A new report highlights that the unnecessary use of antibiotics in food-producing animals is endangering medicine’s ability to treat life-threatening infections in young patients.

Our guest blogger today is Lori Handy, MD from the Division of Pediatric Infectious Diseases at Nemours/Alfred I. duPont Hospital for Children.

Today begins "Get Smart" about antibiotics week sponsored by the Center for Disease Control and Prevention. It serves to raise awareness of the threat of antibiotic resistance, as an estimated 23,000 deaths occur each year in this country due to antibiotic resistant infections.

It is important to focus not only on the appropriate use of antibiotics in people, but to recognize the implications of inappropriate antibiotic use in animal agriculture, as well. Antibiotic use in livestock translates to antibiotic resistance in bacteria, and increases the risk for antibiotic resistant infections in children.

The American Academy of Pediatrics also said in a technical report published online today that the unnecessary use of antibiotics in food-producing animals is endangering medicine's ability to treat life-threatening infections in young patients.

"Children can be exposed to multiple-drug resistant bacteria, which are extremely difficult to treat if they cause an infection, through contact with animals given antibiotics and through consuming the meat of those animals," said the report's lead author Jerome A. Paulson, MD, FAAP in a statement.

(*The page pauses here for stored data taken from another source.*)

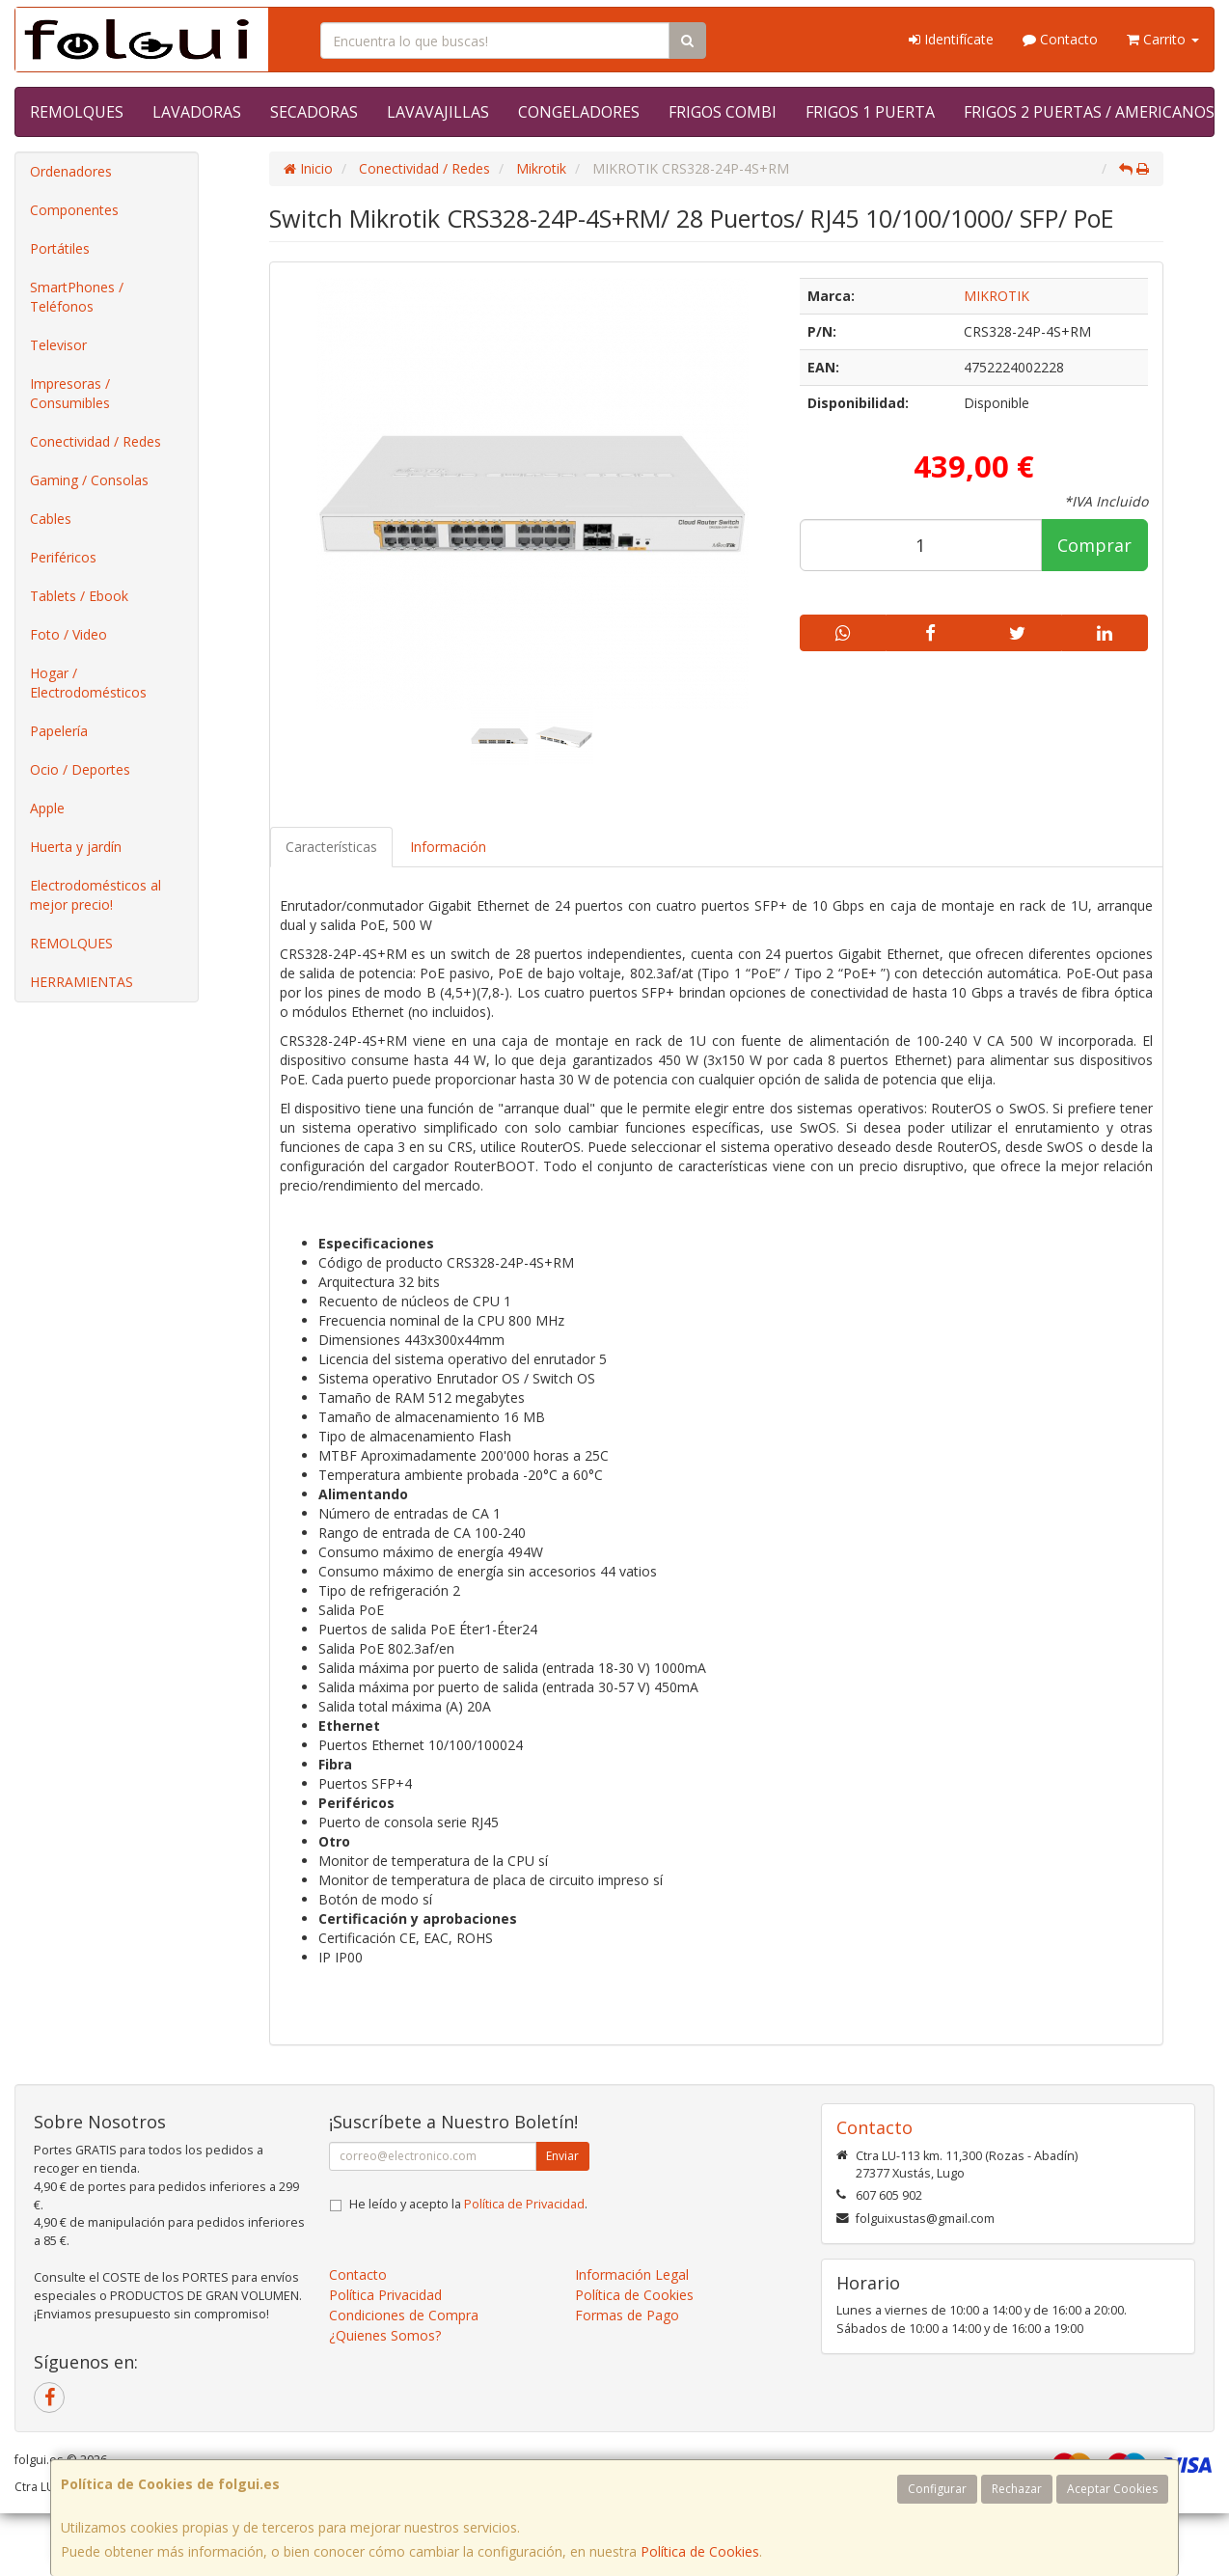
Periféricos (63, 557)
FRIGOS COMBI (723, 112)
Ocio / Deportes (80, 769)
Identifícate (951, 39)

Surprisingly, about 80 percent of overall use of antibiotics in the United States is in livestock, with many of these antibiotics considered important for use in humans. While certain antibiotics are given to animals for illness, many are prescribed for nontherapeutic use such as feed efficiency and growth promotion. In 2013, the FDA proposed a plan to phase out use of medically important antibiotics from food animals, but did not explicitly ban antibiotic use when not medically necessary.

While further legislation is considered for national policies, families have options. There is a growing trend among restaurants, grocery stores, and other food purveyors to offer meats that are antibiotic free. When consumers choose to purchase these products, they are making a healthy decision for their family, and they are also making a statement in favor of judicious use of antibiotics in agriculture. The more the public demands antibiotic free meats, the greater the pressure on suppliers to sell it and the greater the pressure on policymakers to mandate the elimination of unnecessary antibiotic use in livestock. Consumer preference for healthier options has driven change in the food industry before, with the elimination of trans fat and artificial ingredients from thousands of products and menus.

Continued overuse of antibiotics will surely result in more antibiotic resistant organisms, and difficult to treat infections in our patients. As quickly as scientists develop new antibiotics, they are utilized by both humans and animals, and bacteria develop resistance. As consumers exercise their purchasing power in favor of an antibiotic free food supply, they can force a tipping point in our national policy on the use of antibiotics in animal agriculture.